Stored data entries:
- - -
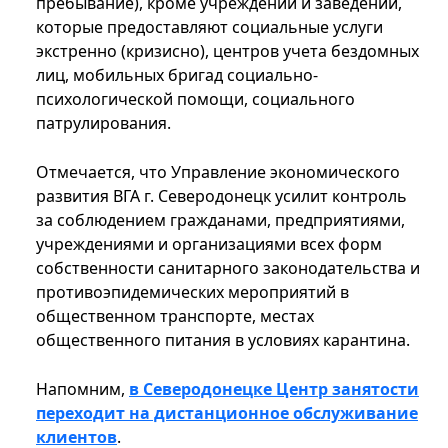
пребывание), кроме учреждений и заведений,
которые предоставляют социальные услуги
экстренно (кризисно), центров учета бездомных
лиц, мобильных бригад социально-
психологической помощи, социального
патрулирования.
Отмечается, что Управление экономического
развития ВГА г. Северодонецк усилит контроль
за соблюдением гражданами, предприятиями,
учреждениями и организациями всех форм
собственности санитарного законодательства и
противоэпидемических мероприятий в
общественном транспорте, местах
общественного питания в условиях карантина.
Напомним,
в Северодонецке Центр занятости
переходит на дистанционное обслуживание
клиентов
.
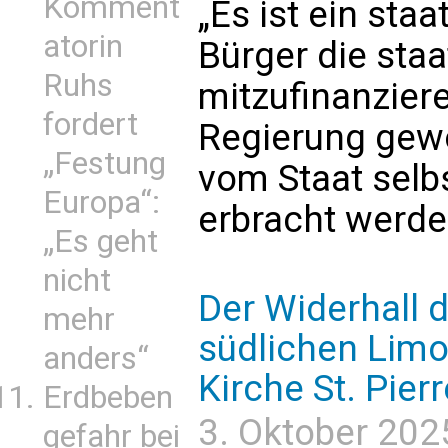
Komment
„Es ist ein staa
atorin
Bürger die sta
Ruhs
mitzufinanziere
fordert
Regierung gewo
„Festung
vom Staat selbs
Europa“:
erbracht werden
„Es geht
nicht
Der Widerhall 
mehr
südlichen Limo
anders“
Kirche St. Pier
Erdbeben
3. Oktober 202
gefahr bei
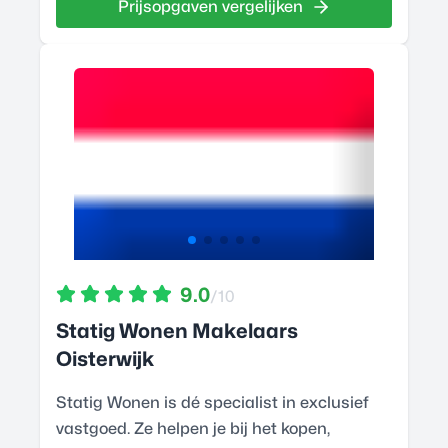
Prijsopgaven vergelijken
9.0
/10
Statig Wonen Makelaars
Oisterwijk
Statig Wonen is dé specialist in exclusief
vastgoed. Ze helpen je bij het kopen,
- - -
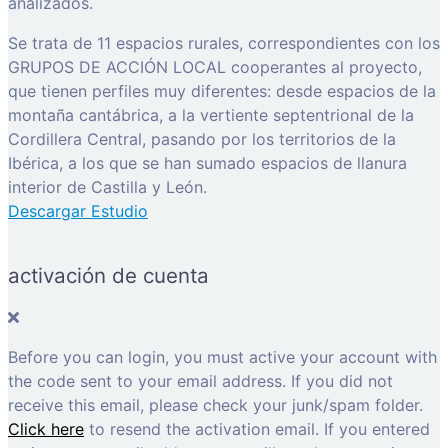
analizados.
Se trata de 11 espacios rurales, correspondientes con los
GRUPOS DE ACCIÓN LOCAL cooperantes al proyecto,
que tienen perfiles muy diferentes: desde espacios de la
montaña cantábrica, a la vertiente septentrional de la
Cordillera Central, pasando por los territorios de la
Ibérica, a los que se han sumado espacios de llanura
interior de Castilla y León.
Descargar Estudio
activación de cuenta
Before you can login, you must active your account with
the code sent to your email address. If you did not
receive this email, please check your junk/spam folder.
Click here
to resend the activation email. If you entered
- - -
YOUR TASK: Lines with "espacios": return each one from the data above.

SOLUTION FOR THIS TASK:
Se trata de 11 espacios rurales, correspondientes con los
que tienen perfiles muy diferentes: desde espacios de la
Ibérica, a los que se han sumado espacios de llanura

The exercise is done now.